## PROBLEM REQUIREMENTS
Copy the data below exactly, but not the pictures it contains.

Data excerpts
+++

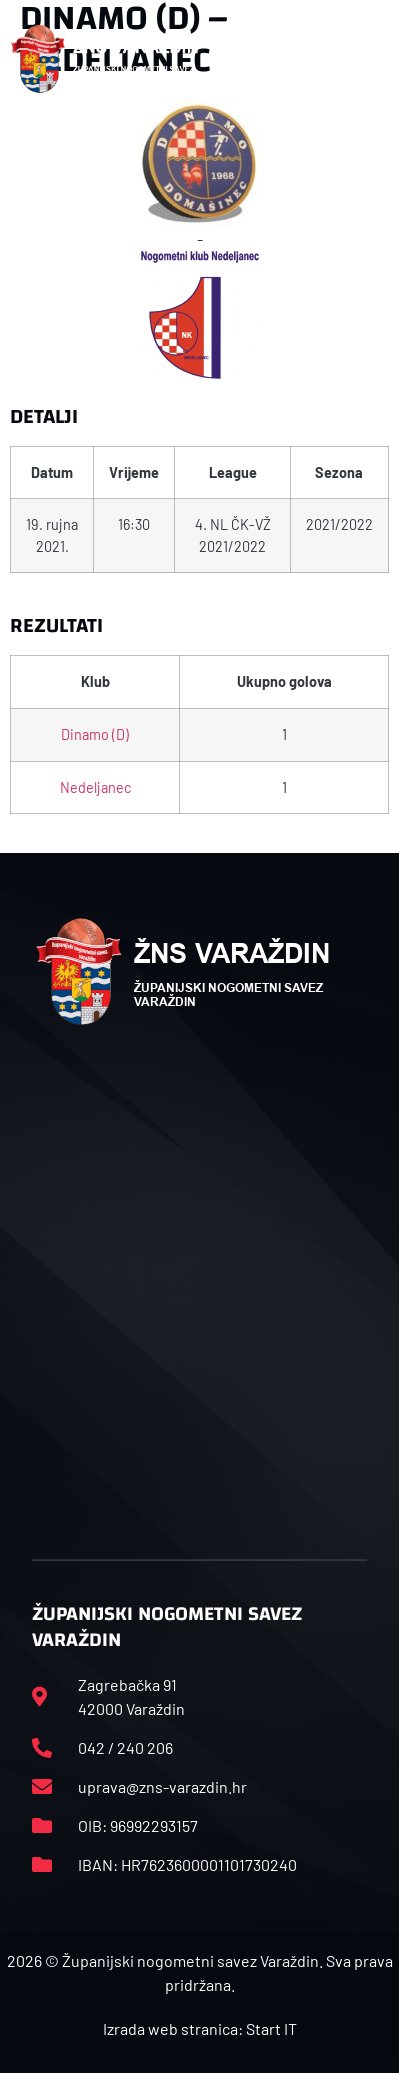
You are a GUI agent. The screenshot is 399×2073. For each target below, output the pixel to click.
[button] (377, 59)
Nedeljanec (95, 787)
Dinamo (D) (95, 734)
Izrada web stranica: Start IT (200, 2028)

+++

## RESPONSE TO THIS EXERCISE
You are a GUI agent. The screenshot is 399×2073. For each target below, output the pixel to click.
[button] (377, 59)
Nedeljanec (95, 787)
Dinamo (D) (95, 734)
Izrada web stranica: Start IT (200, 2028)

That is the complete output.